It has been shown that only measuring the means of MOSap and MOSml was not enough to understand the entire aspect of control mechanisms (McAndrew et al., 2011). Means of MOSap and MOSml could not demonstrate how each step related to the next step because mean MOSap and MOSml only quantified overall stability over each walking condition. Quantifying step-to-step MOSap and MOSml variabilities could investigate how individuals control their step-to-step stability under different types of mastoid vibrations like other studies (Hausdorff et al., 1995; Gates et al., 2007). In the current study, the MOSap and MOSml variabilities were significantly larger when the vestibular system was perturbed, and similar changes have also been found during other sensory perturbations in other studies (McAndrew et al., 2011; McAndrew Young et al., 2012; Roeles et al., 2018). In other words, the step-to-step stability required high demands in controls to actively resolve the sensory-conflicted conditions in both anterior-posterior and medial-lateral directions (Hu and Chien, 2021) when either bilateral or unilateral vestibular vibration was provided. Additionally, in the current study, step-to-step stability required even higher demands in controls to counter the instability (Kazanski et al., 2021) induced by the above-mentioned vestibular illusion in the medial-lateral direction when unilateral vestibular vibration was provided than when bilateral vestibular vibration was provided.

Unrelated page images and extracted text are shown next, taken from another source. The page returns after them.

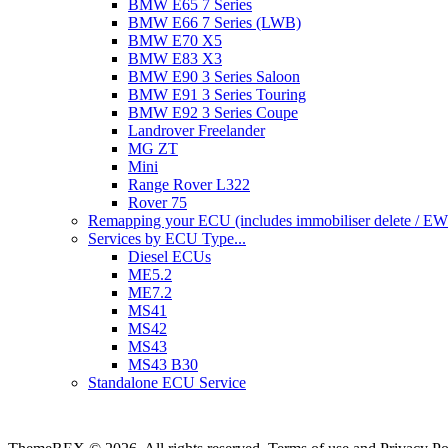
BMW E65 7 Series
BMW E66 7 Series (LWB)
BMW E70 X5
BMW E83 X3
BMW E90 3 Series Saloon
BMW E91 3 Series Touring
BMW E92 3 Series Coupe
Landrover Freelander
MG ZT
Mini
Range Rover L322
Rover 75
Remapping your ECU (includes immobiliser delete / EWS 
Services by ECU Type...
Diesel ECUs
ME5.2
ME7.2
MS41
MS42
MS43
MS43 B30
Standalone ECU Service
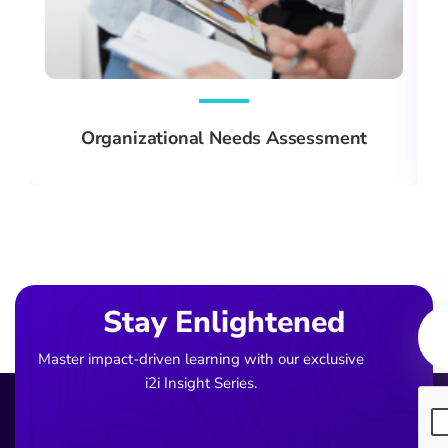
Organizational Needs Assessment
Ema
Stay Enlightened
Master impact-driven learning with our exclusive
i2i Insight Series.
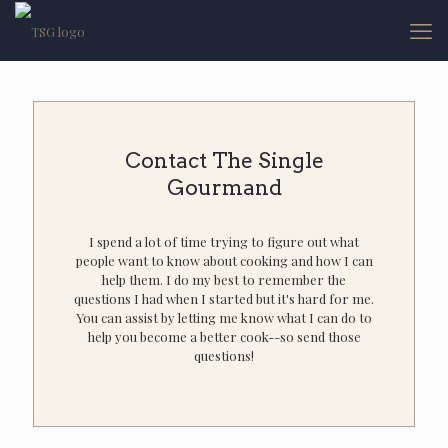
Contact The Single
Gourmand
I spend a lot of time trying to figure out what
people want to know about cooking and how I can
help them. I do my best to remember the
questions I had when I started but it's hard for me.
You can assist by letting me know what I can do to
help you become a better cook--so send those
questions!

Using Dominant Leg to Control the Margin of Stability in the Medial-Lateral Direction

In regular walking, investigating MOSap on one leg or mean MOSap from both legs was sufficient for determining representative characteristics ( Süptitz et al.,2012). The direct evidence was that when instructing a healthy young adult to walk at five different speeds on a treadmill (from 1.0, 1.2 … to 2.0 m/s), the symmetric index of MOSap did not change with changing speeds, suggesting that investigating the MOSap in one leg was sufficient (Süptitz et al., 2012). However, this above-mentioned study (Süptitz et al., 2012) had one fundamental flaw, that is, the MOSml was neglected. The current study confirmed that the symmetric index of MOSap did not change regardless of whether the mastoid vibrations were applied or not. Also, the symmetric index of MOSap was 2.77% for the bilateral mastoid vibration condition, 1.65% for the no mastoid vibration condition, and 2.72% for the unilateral mastoid vibration, indicating a symmetric gait pattern because the symmetric index was below 8% (Süptitz et al., 2012). However, the current study found that applying either bilateral or unilateral mastoid vibration significantly increased the MOSml than no vibration condition. Also, larger MOSml was found in the dominant leg than in the non-dominant leg in all the conditions. This result was similar to Tisserand's study in that a larger MOSml was observed in the non-paretic side compared to the paretic leg (Tisserand et al., 2018). In other words, the dominant leg could potentially play a leading role in making a pattern/trajectory for controlling in advance. Then, the non-dominant leg followed the control mechanism that the dominant leg had been made. Due to the perturbed vestibular system in the current study, the somatosensory/proprioceptive sensor systems might increase gain in the dominant leg (Chien et al., 2016), resulting in the increase of MOSml. We speculated the purpose of this dominant-leg control mechanism was to simplify/optimize the control and then to transfer the learned trajectory to the non-dominant leg to prevent slipping under perturbed sensory situations.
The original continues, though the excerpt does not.